[[ RECORDED INFORMATION, beginning ]]

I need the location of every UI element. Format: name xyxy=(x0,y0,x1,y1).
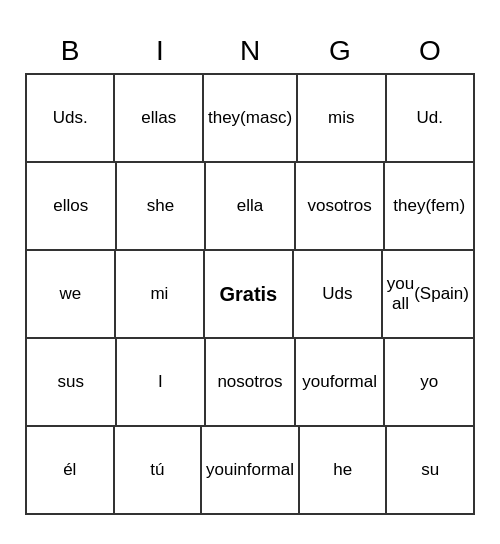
bingo-grid: Uds.ellasthey(masc)misUd.ellossheellavos… xyxy=(25,73,475,515)
header-letter-i: I xyxy=(115,29,205,73)
bingo-cell-4-3: he xyxy=(300,427,388,515)
bingo-row-0: Uds.ellasthey(masc)misUd. xyxy=(27,75,475,163)
bingo-cell-1-1: she xyxy=(117,163,207,251)
bingo-row-3: susInosotrosyouformalyo xyxy=(27,339,475,427)
bingo-cell-0-1: ellas xyxy=(115,75,203,163)
header-letter-o: O xyxy=(385,29,475,73)
bingo-cell-1-2: ella xyxy=(206,163,296,251)
bingo-cell-4-4: su xyxy=(387,427,475,515)
bingo-cell-1-4: they(fem) xyxy=(385,163,475,251)
bingo-row-2: wemiGratisUdsyou all(Spain) xyxy=(27,251,475,339)
bingo-cell-4-0: él xyxy=(27,427,115,515)
bingo-cell-2-0: we xyxy=(27,251,116,339)
bingo-cell-4-2: youinformal xyxy=(202,427,300,515)
bingo-cell-0-2: they(masc) xyxy=(204,75,298,163)
bingo-cell-2-4: you all(Spain) xyxy=(383,251,475,339)
bingo-header: BINGO xyxy=(25,29,475,73)
bingo-cell-3-4: yo xyxy=(385,339,475,427)
bingo-cell-0-4: Ud. xyxy=(387,75,475,163)
bingo-cell-3-3: youformal xyxy=(296,339,386,427)
bingo-cell-2-3: Uds xyxy=(294,251,383,339)
bingo-cell-0-3: mis xyxy=(298,75,386,163)
header-letter-b: B xyxy=(25,29,115,73)
header-letter-n: N xyxy=(205,29,295,73)
bingo-cell-3-2: nosotros xyxy=(206,339,296,427)
bingo-cell-2-2: Gratis xyxy=(205,251,294,339)
bingo-cell-1-0: ellos xyxy=(27,163,117,251)
bingo-card: BINGO Uds.ellasthey(masc)misUd.ellosshee… xyxy=(15,19,485,525)
bingo-cell-3-0: sus xyxy=(27,339,117,427)
bingo-cell-0-0: Uds. xyxy=(27,75,115,163)
bingo-cell-1-3: vosotros xyxy=(296,163,386,251)
bingo-row-1: ellossheellavosotrosthey(fem) xyxy=(27,163,475,251)
header-letter-g: G xyxy=(295,29,385,73)
bingo-cell-4-1: tú xyxy=(115,427,203,515)
bingo-cell-2-1: mi xyxy=(116,251,205,339)
bingo-cell-3-1: I xyxy=(117,339,207,427)
bingo-row-4: éltúyouinformalhesu xyxy=(27,427,475,515)
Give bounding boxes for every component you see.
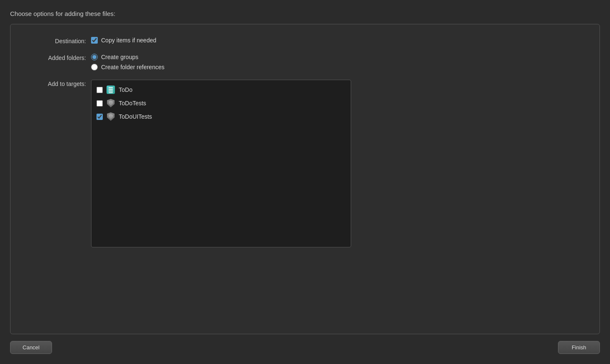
create-folder-references-radio-row[interactable]: Create folder references [91,64,164,70]
shield-icon [106,112,115,121]
list-item[interactable]: ToDoUITests [93,110,349,123]
todouitests-checkbox[interactable] [96,114,103,120]
destination-row: Destination: Copy items if needed [27,37,583,44]
cancel-button[interactable]: Cancel [10,341,52,354]
dialog-title: Choose options for adding these files: [10,10,600,17]
todotests-checkbox[interactable] [96,100,103,107]
destination-controls: Copy items if needed [91,37,156,44]
added-folders-row: Added folders: Create groups Create fold… [27,54,583,70]
add-to-targets-row: Add to targets: ToDo [27,80,583,247]
create-groups-label: Create groups [101,54,138,60]
create-groups-radio[interactable] [91,54,98,60]
todo-label: ToDo [119,86,133,93]
list-item[interactable]: ToDo [93,83,349,96]
shield-icon [106,99,115,108]
app-icon [106,85,115,94]
buttons-row: Cancel Finish [10,334,600,354]
create-groups-radio-row[interactable]: Create groups [91,54,164,60]
todo-checkbox[interactable] [96,87,103,93]
finish-button[interactable]: Finish [558,341,600,354]
add-to-targets-label: Add to targets: [27,80,86,87]
todouitests-label: ToDoUITests [119,113,152,120]
dialog-box: Destination: Copy items if needed Added … [10,24,600,334]
targets-list: ToDo ToDoTests T [91,80,351,247]
destination-label: Destination: [27,37,86,44]
create-folder-references-label: Create folder references [101,64,164,70]
added-folders-label: Added folders: [27,54,86,61]
todotests-label: ToDoTests [119,100,146,107]
create-folder-references-radio[interactable] [91,64,98,70]
copy-items-checkbox-row[interactable]: Copy items if needed [91,37,156,44]
list-item[interactable]: ToDoTests [93,97,349,109]
copy-items-label: Copy items if needed [101,37,156,44]
copy-items-checkbox[interactable] [91,37,98,44]
added-folders-controls: Create groups Create folder references [91,54,164,70]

[[ RECORDED INFORMATION, end ]]

### WHAT YOU NEED TO DO:
Only the lines above that hold "masc" are wanted. Show every one of them.

### ANSWER TO THE PROBLEM:
bingo-grid: Uds.ellasthey(masc)misUd.ellossheellavos… xyxy=(25,73,475,515)
bingo-row-0: Uds.ellasthey(masc)misUd. xyxy=(27,75,475,163)
bingo-cell-0-2: they(masc) xyxy=(204,75,298,163)
bingo-card: BINGO Uds.ellasthey(masc)misUd.ellosshee… xyxy=(15,19,485,525)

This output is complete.